DATA LISTING below:
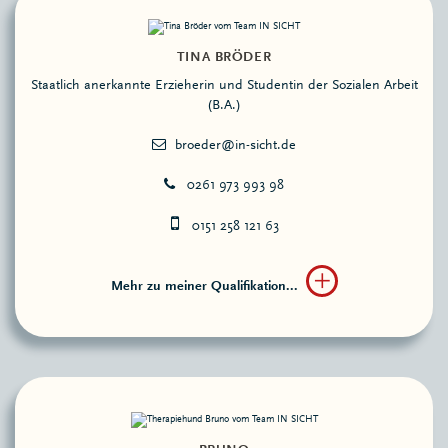
TINA BRÖDER
Staatlich anerkannte Erzieherin und Studentin der Sozialen Arbeit
(B.A.)
0261 973 993 98
0151 258 121 63
Mehr zu meiner Qualifikation...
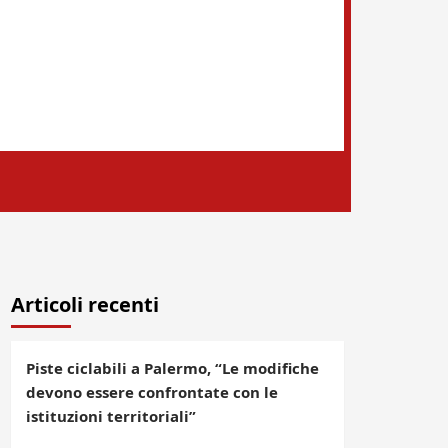
Articoli recenti
Piste ciclabili a Palermo, “Le modifiche
devono essere confrontate con le
istituzioni territoriali”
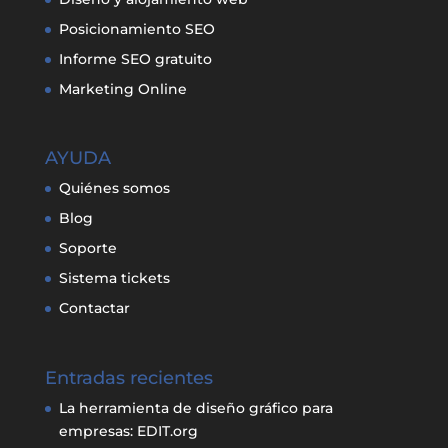
Posicionamiento SEO
Informe SEO gratuito
Marketing Online
AYUDA
Quiénes somos
Blog
Soporte
Sistema tickets
Contactar
Entradas recientes
La herramienta de diseño gráfico para
empresas: EDIT.org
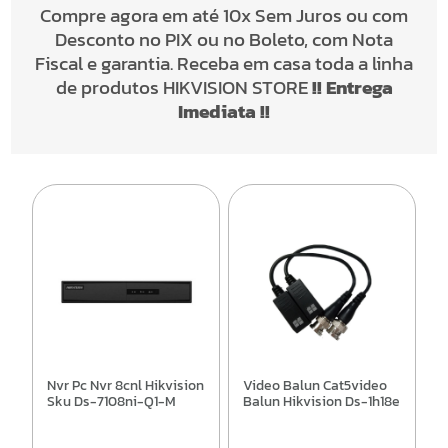
Compre agora em até 10x Sem Juros ou com
Desconto no PIX ou no Boleto, com Nota
Fiscal e garantia. Receba em casa toda a linha
de produtos
HIKVISION STORE
!! Entrega
Imediata !!
Nvr Pc Nvr 8cnl Hikvision
Video Balun Cat5video
Sku Ds-7108ni-Q1-M
Balun Hikvision Ds-1h18e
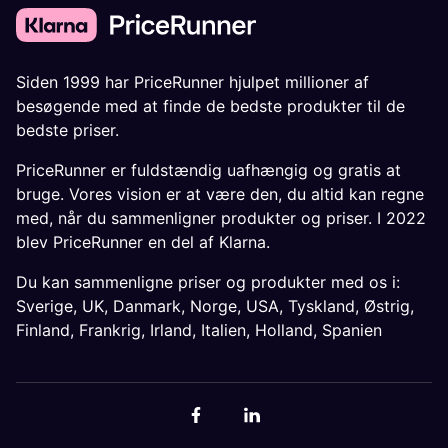
Siden 1999 har PriceRunner hjulpet millioner af
besøgende med at finde de bedste produkter til de
bedste priser.
PriceRunner er fuldstændig uafhængig og gratis at
bruge. Vores vision er at være den, du altid kan regne
med, når du sammenligner produkter og priser. I 2022
blev PriceRunner en del af Klarna.
Du kan sammenligne priser og produkter med os i:
Sverige
,
UK
,
Danmark
,
Norge
,
USA
,
Tyskland
,
Østrig
,
Finland
,
Frankrig
,
Irland
,
Italien
,
Holland
,
Spanien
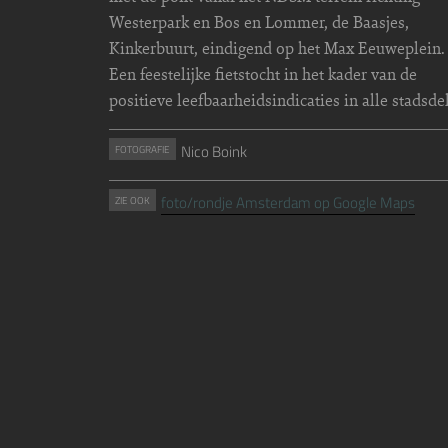
Westerpark en Bos en Lommer, de Baasjes,
Kinkerbuurt, eindigend op het Max Eeuweplein.
Een feestelijke fietstocht in het kader van de
positieve leefbaarheidsindicaties in alle stadsde
Nico Boink
FOTOGRAFIE
foto/rondje Amsterdam op Google Maps
ZIE OOK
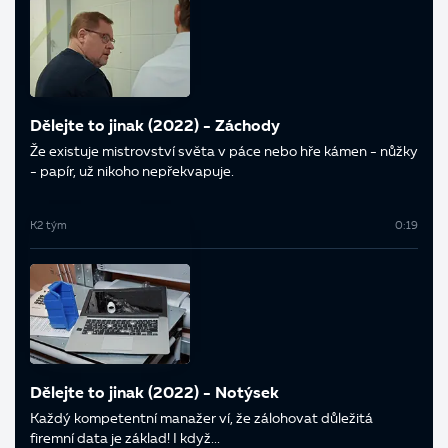
Dělejte to jinak (2022) - Záchody
Že existuje mistrovství světa v páce nebo hře kámen - nůžky
- papír, už nikoho nepřekvapuje.
K2 tým
0:19
Dělejte to jinak (2022) - Notýsek
Každý kompetentní manažer ví, že zálohovat důležitá
firemní data je základ! I když...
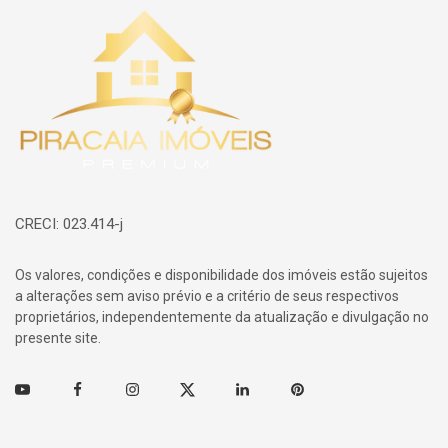
Página inicial
CRECI: 023.414-j
Os valores, condições e disponibilidade dos imóveis estão sujeitos
a alterações sem aviso prévio e a critério de seus respectivos
proprietários, independentemente da atualização e divulgação no
presente site.
Youtube
Facebook
Instagram
Twitter
Linkedin
Pinterest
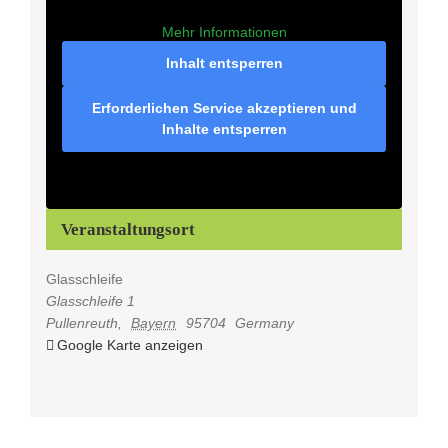
Mehr Informationen
Inhalt entsperren
Erforderlichen Service akzeptieren und
Inhalte entsperren
Veranstaltungsort
Glasschleife
Glasschleife 1
Pullenreuth
,
Bayern
95704
Germany
Google Karte anzeigen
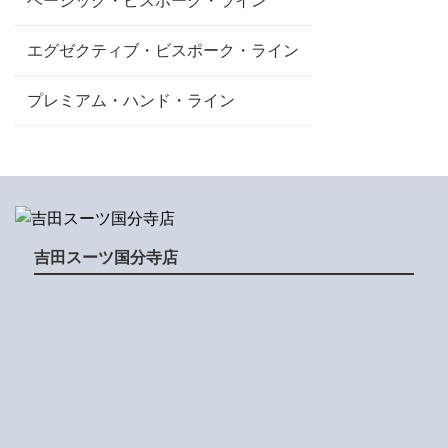
エグゼクティブ・ビスポーク・ライン
プレミアム・ハンド・ライン
吉田スーツ国分寺店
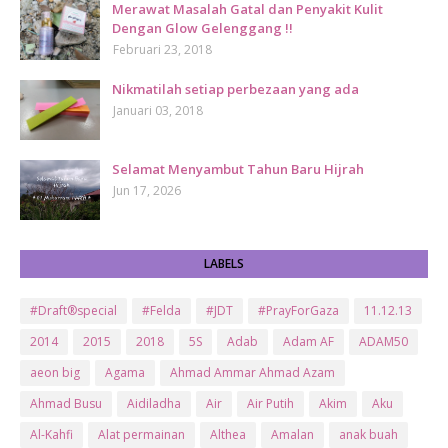
Merawat Masalah Gatal dan Penyakit Kulit
Dengan Glow Gelenggang !!
Februari 23, 2018
Nikmatilah setiap perbezaan yang ada
Januari 03, 2018
Selamat Menyambut Tahun Baru Hijrah
Jun 17, 2026
LABELS
#Draft®special
#Felda
#JDT
#PrayForGaza
11.12.13
2014
2015
2018
5S
Adab
Adam AF
ADAM50
aeon big
Agama
Ahmad Ammar Ahmad Azam
Ahmad Busu
Aidiladha
Air
Air Putih
Akim
Aku
Al-Kahfi
Alat permainan
Althea
Amalan
anak buah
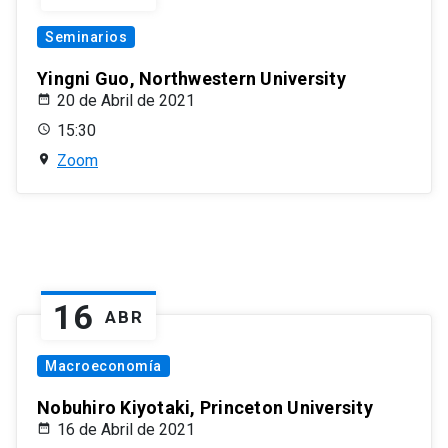
Seminarios
Yingni Guo, Northwestern University
20 de Abril de 2021
15:30
Zoom
16
ABR
Macroeconomía
Nobuhiro Kiyotaki, Princeton University
16 de Abril de 2021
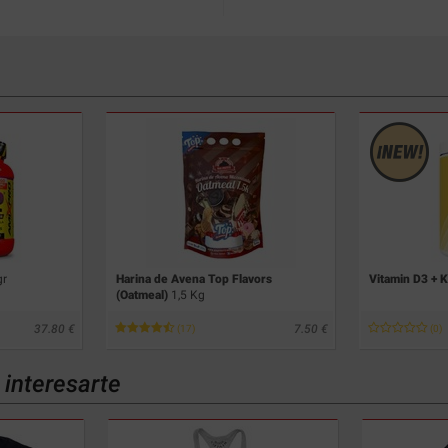
gr
Harina de Avena Top Flavors
Vitamin D3 + 
(Oatmeal)
1,5 Kg
37.80
7.50
(17)
(0)
interesarte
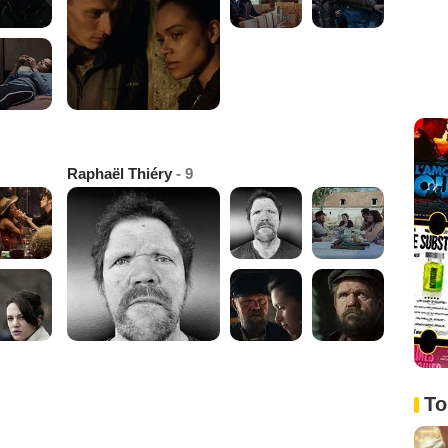
Raphaël Thiéry
- 9
To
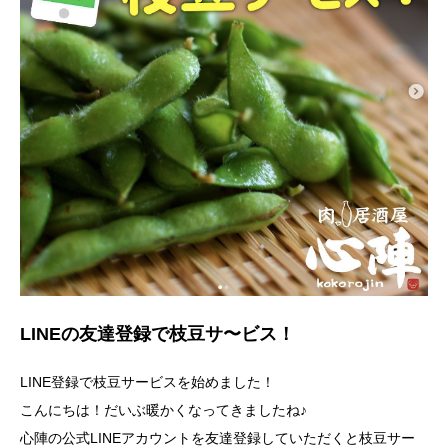
LINEの友達登録で枝豆サ〜ビス！
LINE登録で枝豆サービスを始めました！
こんにちは！だいぶ暖かくなってきましたね♪
心陣の公式LINEアカウントを友達登録していただくと枝豆サー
End of DATA LISTING.
### WORK TO COMPLETE
Give the total number of lines in the entries that contain the word "Balun", with no other words.

### EXERCISE OUTPUT
2